**Dataset records:**
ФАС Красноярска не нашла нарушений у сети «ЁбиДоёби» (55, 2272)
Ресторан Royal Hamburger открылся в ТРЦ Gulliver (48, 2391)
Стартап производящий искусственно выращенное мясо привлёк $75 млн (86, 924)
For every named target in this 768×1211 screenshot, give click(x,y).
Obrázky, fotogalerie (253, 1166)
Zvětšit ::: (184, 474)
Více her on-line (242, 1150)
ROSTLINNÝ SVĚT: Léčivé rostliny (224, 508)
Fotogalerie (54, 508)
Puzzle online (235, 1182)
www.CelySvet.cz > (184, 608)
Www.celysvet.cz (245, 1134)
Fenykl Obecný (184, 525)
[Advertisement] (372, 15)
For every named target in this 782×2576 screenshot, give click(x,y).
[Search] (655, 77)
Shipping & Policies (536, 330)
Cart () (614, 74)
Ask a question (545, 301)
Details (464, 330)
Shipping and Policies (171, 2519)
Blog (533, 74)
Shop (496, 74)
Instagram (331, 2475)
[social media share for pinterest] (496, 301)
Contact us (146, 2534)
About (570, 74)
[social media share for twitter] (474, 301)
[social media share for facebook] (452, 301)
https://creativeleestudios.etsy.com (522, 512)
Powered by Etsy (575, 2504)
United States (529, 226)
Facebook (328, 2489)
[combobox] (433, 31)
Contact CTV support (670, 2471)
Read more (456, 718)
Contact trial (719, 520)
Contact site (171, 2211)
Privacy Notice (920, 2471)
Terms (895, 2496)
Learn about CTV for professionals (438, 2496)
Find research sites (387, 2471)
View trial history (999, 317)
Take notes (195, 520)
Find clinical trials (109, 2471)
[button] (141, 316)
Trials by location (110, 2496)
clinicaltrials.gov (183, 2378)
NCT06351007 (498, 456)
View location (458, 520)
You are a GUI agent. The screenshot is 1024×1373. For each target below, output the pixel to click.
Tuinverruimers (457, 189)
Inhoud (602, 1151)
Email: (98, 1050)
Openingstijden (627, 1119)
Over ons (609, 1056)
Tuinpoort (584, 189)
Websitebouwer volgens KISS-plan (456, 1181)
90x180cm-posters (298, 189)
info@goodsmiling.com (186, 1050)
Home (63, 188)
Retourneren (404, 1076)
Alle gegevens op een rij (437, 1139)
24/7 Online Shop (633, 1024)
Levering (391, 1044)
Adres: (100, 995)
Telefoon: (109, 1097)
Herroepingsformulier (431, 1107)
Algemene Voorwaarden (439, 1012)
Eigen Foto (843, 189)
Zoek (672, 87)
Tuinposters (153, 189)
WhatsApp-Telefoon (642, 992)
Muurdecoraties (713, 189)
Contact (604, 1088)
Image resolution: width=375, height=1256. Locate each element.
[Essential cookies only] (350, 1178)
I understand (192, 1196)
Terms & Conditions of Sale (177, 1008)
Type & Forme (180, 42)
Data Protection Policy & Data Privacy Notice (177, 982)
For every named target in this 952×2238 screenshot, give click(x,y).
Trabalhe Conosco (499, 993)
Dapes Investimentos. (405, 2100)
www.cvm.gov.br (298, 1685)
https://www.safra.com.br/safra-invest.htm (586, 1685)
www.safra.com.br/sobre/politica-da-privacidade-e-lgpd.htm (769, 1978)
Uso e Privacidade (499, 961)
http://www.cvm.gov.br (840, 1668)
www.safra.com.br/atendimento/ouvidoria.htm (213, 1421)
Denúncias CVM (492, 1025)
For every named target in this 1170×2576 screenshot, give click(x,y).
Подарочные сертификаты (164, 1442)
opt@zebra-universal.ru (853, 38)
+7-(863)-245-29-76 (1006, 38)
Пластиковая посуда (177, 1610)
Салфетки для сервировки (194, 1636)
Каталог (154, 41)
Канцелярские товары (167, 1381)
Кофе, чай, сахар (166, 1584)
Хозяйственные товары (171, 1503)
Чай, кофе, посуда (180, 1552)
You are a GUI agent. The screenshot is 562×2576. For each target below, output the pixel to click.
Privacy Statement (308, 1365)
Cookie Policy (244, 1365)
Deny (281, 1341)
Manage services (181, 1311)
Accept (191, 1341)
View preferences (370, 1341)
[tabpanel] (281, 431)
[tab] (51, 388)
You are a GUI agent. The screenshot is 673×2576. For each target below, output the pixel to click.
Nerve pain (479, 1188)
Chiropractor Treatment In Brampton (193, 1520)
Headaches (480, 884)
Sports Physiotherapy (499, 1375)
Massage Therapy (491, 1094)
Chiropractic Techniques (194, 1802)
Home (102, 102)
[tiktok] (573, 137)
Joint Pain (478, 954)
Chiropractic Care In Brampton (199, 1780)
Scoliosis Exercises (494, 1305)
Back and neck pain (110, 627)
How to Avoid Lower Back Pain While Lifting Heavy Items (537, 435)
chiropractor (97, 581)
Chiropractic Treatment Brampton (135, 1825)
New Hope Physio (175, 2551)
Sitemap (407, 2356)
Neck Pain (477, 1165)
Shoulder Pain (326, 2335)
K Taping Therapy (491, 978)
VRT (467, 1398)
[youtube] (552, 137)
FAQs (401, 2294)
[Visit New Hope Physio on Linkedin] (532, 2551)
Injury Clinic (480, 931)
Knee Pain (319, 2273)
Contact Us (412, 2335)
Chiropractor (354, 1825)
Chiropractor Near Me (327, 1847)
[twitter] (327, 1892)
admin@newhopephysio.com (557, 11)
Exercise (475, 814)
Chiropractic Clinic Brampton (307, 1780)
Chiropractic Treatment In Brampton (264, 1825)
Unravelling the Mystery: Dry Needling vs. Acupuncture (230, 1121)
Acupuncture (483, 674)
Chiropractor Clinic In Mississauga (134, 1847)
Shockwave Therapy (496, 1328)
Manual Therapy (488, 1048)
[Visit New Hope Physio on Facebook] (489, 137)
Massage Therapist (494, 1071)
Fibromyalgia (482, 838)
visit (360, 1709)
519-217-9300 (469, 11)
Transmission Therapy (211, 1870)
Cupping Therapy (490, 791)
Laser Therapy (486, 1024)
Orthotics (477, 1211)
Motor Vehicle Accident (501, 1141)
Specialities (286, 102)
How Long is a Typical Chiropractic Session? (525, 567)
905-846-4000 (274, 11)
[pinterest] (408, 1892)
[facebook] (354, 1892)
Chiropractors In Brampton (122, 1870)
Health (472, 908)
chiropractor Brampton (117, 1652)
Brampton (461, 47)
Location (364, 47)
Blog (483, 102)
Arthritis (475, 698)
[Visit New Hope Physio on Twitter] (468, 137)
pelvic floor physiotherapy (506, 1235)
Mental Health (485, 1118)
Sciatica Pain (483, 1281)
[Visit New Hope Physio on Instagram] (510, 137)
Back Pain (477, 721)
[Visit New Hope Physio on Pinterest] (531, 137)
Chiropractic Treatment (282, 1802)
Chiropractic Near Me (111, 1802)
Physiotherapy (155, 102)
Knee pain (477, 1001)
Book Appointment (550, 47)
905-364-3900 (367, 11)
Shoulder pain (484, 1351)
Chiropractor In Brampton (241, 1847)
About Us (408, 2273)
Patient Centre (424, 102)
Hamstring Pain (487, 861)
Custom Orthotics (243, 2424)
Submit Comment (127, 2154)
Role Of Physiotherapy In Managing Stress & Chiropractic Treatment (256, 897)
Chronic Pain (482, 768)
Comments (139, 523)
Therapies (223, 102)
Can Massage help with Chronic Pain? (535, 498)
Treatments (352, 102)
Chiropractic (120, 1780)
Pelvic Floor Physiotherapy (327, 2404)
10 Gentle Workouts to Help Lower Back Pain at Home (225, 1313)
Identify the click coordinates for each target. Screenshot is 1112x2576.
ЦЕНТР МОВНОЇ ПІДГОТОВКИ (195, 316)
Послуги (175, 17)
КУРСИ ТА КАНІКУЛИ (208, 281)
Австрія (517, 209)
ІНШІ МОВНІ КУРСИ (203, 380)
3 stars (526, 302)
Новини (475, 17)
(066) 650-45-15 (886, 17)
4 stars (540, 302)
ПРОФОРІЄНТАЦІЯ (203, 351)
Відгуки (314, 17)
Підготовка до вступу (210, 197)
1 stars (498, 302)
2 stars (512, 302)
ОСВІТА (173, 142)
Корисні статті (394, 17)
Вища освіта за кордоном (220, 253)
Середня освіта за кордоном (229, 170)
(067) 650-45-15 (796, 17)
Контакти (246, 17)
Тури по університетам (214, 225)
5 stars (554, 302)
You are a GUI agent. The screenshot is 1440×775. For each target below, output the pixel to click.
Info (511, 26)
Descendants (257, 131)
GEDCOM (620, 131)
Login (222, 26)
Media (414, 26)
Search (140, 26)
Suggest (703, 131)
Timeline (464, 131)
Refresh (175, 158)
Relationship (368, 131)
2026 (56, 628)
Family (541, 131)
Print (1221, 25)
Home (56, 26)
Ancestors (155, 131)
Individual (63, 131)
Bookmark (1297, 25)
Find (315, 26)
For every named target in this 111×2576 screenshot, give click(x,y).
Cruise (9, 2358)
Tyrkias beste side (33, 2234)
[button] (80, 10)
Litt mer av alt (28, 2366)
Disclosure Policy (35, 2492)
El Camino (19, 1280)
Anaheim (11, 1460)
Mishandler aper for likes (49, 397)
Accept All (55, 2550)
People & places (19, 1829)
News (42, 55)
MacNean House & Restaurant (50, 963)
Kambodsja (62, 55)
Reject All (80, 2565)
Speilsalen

**Exercise details:**
Your answer should consist of the lines from the line with "View location (458, 520)" to the line with "WhatsApp-Telefoon (642, 992)" above, repeated exactly, both ends included.

**Result for this exercise:**
View location (458, 520)
You are a GUI agent. The screenshot is 1024×1373. For each target below, output the pixel to click.
Tuinverruimers (457, 189)
Inhoud (602, 1151)
Email: (98, 1050)
Openingstijden (627, 1119)
Over ons (609, 1056)
Tuinpoort (584, 189)
Websitebouwer volgens KISS-plan (456, 1181)
90x180cm-posters (298, 189)
info@goodsmiling.com (186, 1050)
Home (63, 188)
Retourneren (404, 1076)
Alle gegevens op een rij (437, 1139)
24/7 Online Shop (633, 1024)
Levering (391, 1044)
Adres: (100, 995)
Telefoon: (109, 1097)
Herroepingsformulier (431, 1107)
Algemene Voorwaarden (439, 1012)
Eigen Foto (843, 189)
Zoek (672, 87)
Tuinposters (153, 189)
WhatsApp-Telefoon (642, 992)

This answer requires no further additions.